▸ **Task directions**
This exercise asks for the whole listing to be restated exactly.

--------------------

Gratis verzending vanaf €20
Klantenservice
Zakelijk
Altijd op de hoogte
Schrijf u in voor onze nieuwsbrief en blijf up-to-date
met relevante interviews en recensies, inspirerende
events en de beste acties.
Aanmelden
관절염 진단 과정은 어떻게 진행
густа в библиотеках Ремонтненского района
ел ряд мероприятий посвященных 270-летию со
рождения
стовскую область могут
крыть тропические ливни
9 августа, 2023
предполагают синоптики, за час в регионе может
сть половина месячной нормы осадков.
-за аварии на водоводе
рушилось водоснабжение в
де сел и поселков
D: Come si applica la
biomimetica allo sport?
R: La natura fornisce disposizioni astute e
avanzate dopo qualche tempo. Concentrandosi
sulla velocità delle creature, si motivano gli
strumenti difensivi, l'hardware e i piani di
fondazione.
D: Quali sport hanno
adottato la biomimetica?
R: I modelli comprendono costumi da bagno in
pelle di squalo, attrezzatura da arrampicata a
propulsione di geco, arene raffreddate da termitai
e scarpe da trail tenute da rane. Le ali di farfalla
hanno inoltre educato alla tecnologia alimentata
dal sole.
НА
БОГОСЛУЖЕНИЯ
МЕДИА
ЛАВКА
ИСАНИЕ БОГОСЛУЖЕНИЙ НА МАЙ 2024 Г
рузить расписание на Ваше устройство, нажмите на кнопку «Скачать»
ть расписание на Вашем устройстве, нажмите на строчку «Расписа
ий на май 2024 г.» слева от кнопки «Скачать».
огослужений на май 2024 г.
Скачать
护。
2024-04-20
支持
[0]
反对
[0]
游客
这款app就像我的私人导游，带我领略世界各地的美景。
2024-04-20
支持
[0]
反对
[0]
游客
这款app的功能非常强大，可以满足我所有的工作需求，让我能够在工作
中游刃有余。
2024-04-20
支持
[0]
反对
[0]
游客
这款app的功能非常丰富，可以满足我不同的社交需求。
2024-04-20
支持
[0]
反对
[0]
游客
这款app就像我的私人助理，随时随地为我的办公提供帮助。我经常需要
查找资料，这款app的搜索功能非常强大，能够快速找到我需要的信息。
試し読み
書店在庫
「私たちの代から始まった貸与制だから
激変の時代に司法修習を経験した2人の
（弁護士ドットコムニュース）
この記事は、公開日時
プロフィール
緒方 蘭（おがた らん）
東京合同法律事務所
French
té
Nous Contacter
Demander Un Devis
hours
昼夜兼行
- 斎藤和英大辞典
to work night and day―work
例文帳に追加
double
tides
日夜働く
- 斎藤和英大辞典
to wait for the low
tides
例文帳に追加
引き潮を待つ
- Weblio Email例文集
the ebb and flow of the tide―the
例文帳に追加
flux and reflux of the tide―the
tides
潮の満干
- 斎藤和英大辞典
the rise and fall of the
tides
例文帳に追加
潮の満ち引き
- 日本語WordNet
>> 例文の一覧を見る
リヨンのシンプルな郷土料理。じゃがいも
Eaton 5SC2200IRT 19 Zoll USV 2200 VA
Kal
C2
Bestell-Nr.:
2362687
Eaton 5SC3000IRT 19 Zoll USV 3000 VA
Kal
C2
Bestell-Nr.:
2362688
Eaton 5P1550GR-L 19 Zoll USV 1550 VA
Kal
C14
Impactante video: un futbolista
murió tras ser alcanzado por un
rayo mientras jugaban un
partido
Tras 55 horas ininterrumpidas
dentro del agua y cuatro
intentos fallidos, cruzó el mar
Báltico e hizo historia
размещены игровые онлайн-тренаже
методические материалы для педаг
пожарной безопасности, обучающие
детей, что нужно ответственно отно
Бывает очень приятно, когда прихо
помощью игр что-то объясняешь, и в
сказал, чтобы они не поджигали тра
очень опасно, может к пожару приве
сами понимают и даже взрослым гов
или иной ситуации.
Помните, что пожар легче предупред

--------------------

▸ **Solution below**
Gratis verzending vanaf €20
Klantenservice
Zakelijk
Altijd op de hoogte
Schrijf u in voor onze nieuwsbrief en blijf up-to-date
met relevante interviews en recensies, inspirerende
events en de beste acties.
Aanmelden
관절염 진단 과정은 어떻게 진행
густа в библиотеках Ремонтненского района
ел ряд мероприятий посвященных 270-летию со
рождения
стовскую область могут
крыть тропические ливни
9 августа, 2023
предполагают синоптики, за час в регионе может
сть половина месячной нормы осадков.
-за аварии на водоводе
рушилось водоснабжение в
де сел и поселков
D: Come si applica la
biomimetica allo sport?
R: La natura fornisce disposizioni astute e
avanzate dopo qualche tempo. Concentrandosi
sulla velocità delle creature, si motivano gli
strumenti difensivi, l'hardware e i piani di
fondazione.
D: Quali sport hanno
adottato la biomimetica?
R: I modelli comprendono costumi da bagno in
pelle di squalo, attrezzatura da arrampicata a
propulsione di geco, arene raffreddate da termitai
e scarpe da trail tenute da rane. Le ali di farfalla
hanno inoltre educato alla tecnologia alimentata
dal sole.
НА
БОГОСЛУЖЕНИЯ
МЕДИА
ЛАВКА
ИСАНИЕ БОГОСЛУЖЕНИЙ НА МАЙ 2024 Г
рузить расписание на Ваше устройство, нажмите на кнопку «Скачать»
ть расписание на Вашем устройстве, нажмите на строчку «Расписа
ий на май 2024 г.» слева от кнопки «Скачать».
огослужений на май 2024 г.
Скачать
护。
2024-04-20
支持
[0]
反对
[0]
游客
这款app就像我的私人导游，带我领略世界各地的美景。
2024-04-20
支持
[0]
反对
[0]
游客
这款app的功能非常强大，可以满足我所有的工作需求，让我能够在工作
中游刃有余。
2024-04-20
支持
[0]
反对
[0]
游客
这款app的功能非常丰富，可以满足我不同的社交需求。
2024-04-20
支持
[0]
反对
[0]
游客
这款app就像我的私人助理，随时随地为我的办公提供帮助。我经常需要
查找资料，这款app的搜索功能非常强大，能够快速找到我需要的信息。
試し読み
書店在庫
「私たちの代から始まった貸与制だから
激変の時代に司法修習を経験した2人の
（弁護士ドットコムニュース）
この記事は、公開日時
プロフィール
緒方 蘭（おがた らん）
東京合同法律事務所
French
té
Nous Contacter
Demander Un Devis
hours
昼夜兼行
- 斎藤和英大辞典
to work night and day―work
例文帳に追加
double
tides
日夜働く
- 斎藤和英大辞典
to wait for the low
tides
例文帳に追加
引き潮を待つ
- Weblio Email例文集
the ebb and flow of the tide―the
例文帳に追加
flux and reflux of the tide―the
tides
潮の満干
- 斎藤和英大辞典
the rise and fall of the
tides
例文帳に追加
潮の満ち引き
- 日本語WordNet
>> 例文の一覧を見る
リヨンのシンプルな郷土料理。じゃがいも
Eaton 5SC2200IRT 19 Zoll USV 2200 VA
Kal
C2
Bestell-Nr.:
2362687
Eaton 5SC3000IRT 19 Zoll USV 3000 VA
Kal
C2
Bestell-Nr.:
2362688
Eaton 5P1550GR-L 19 Zoll USV 1550 VA
Kal
C14
Impactante video: un futbolista
murió tras ser alcanzado por un
rayo mientras jugaban un
partido
Tras 55 horas ininterrumpidas
dentro del agua y cuatro
intentos fallidos, cruzó el mar
Báltico e hizo historia
размещены игровые онлайн-тренаже
методические материалы для педаг
пожарной безопасности, обучающие
детей, что нужно ответственно отно
Бывает очень приятно, когда прихо
помощью игр что-то объясняешь, и в
сказал, чтобы они не поджигали тра
очень опасно, может к пожару приве
сами понимают и даже взрослым гов
или иной ситуации.
Помните, что пожар легче предупред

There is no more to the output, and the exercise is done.